Dataset entries:
--- START ---

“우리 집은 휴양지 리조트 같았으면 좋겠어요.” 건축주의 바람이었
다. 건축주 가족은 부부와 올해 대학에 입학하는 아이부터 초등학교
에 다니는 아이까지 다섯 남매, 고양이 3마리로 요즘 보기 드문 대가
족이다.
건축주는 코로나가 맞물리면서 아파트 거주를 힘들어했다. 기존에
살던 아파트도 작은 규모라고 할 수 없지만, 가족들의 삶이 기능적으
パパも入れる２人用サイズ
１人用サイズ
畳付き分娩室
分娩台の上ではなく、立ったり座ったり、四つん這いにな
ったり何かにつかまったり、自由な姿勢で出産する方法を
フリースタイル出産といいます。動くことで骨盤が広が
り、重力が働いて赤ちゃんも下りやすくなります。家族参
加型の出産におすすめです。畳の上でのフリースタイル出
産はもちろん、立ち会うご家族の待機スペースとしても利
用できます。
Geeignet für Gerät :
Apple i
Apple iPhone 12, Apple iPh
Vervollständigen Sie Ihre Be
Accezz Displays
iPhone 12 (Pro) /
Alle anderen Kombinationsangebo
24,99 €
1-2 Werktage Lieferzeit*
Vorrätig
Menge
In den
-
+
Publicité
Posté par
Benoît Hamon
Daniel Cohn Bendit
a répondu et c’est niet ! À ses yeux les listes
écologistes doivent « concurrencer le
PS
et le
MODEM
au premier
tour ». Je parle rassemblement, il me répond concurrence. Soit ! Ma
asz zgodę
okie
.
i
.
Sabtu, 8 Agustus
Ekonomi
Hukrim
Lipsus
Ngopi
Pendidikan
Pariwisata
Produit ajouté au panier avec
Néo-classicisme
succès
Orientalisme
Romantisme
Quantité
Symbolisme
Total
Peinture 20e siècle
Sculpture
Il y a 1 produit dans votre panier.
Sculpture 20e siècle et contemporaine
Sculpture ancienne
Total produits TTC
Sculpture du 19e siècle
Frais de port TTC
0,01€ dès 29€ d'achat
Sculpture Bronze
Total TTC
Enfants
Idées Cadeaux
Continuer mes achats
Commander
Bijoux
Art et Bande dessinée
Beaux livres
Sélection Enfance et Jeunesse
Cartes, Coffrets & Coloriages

--- END ---

PROBLEM TO SOLVE:
Above are the records; set each one down word for word.

ANSWER TO THE EXERCISE:
“우리 집은 휴양지 리조트 같았으면 좋겠어요.” 건축주의 바람이었
다. 건축주 가족은 부부와 올해 대학에 입학하는 아이부터 초등학교
에 다니는 아이까지 다섯 남매, 고양이 3마리로 요즘 보기 드문 대가
족이다.
건축주는 코로나가 맞물리면서 아파트 거주를 힘들어했다. 기존에
살던 아파트도 작은 규모라고 할 수 없지만, 가족들의 삶이 기능적으
パパも入れる２人用サイズ
１人用サイズ
畳付き分娩室
分娩台の上ではなく、立ったり座ったり、四つん這いにな
ったり何かにつかまったり、自由な姿勢で出産する方法を
フリースタイル出産といいます。動くことで骨盤が広が
り、重力が働いて赤ちゃんも下りやすくなります。家族参
加型の出産におすすめです。畳の上でのフリースタイル出
産はもちろん、立ち会うご家族の待機スペースとしても利
用できます。
Geeignet für Gerät :
Apple i
Apple iPhone 12, Apple iPh
Vervollständigen Sie Ihre Be
Accezz Displays
iPhone 12 (Pro) /
Alle anderen Kombinationsangebo
24,99 €
1-2 Werktage Lieferzeit*
Vorrätig
Menge
In den
-
+
Publicité
Posté par
Benoît Hamon
Daniel Cohn Bendit
a répondu et c’est niet ! À ses yeux les listes
écologistes doivent « concurrencer le
PS
et le
MODEM
au premier
tour ». Je parle rassemblement, il me répond concurrence. Soit ! Ma
asz zgodę
okie
.
i
.
Sabtu, 8 Agustus
Ekonomi
Hukrim
Lipsus
Ngopi
Pendidikan
Pariwisata
Produit ajouté au panier avec
Néo-classicisme
succès
Orientalisme
Romantisme
Quantité
Symbolisme
Total
Peinture 20e siècle
Sculpture
Il y a 1 produit dans votre panier.
Sculpture 20e siècle et contemporaine
Sculpture ancienne
Total produits TTC
Sculpture du 19e siècle
Frais de port TTC
0,01€ dès 29€ d'achat
Sculpture Bronze
Total TTC
Enfants
Idées Cadeaux
Continuer mes achats
Commander
Bijoux
Art et Bande dessinée
Beaux livres
Sélection Enfance et Jeunesse
Cartes, Coffrets & Coloriages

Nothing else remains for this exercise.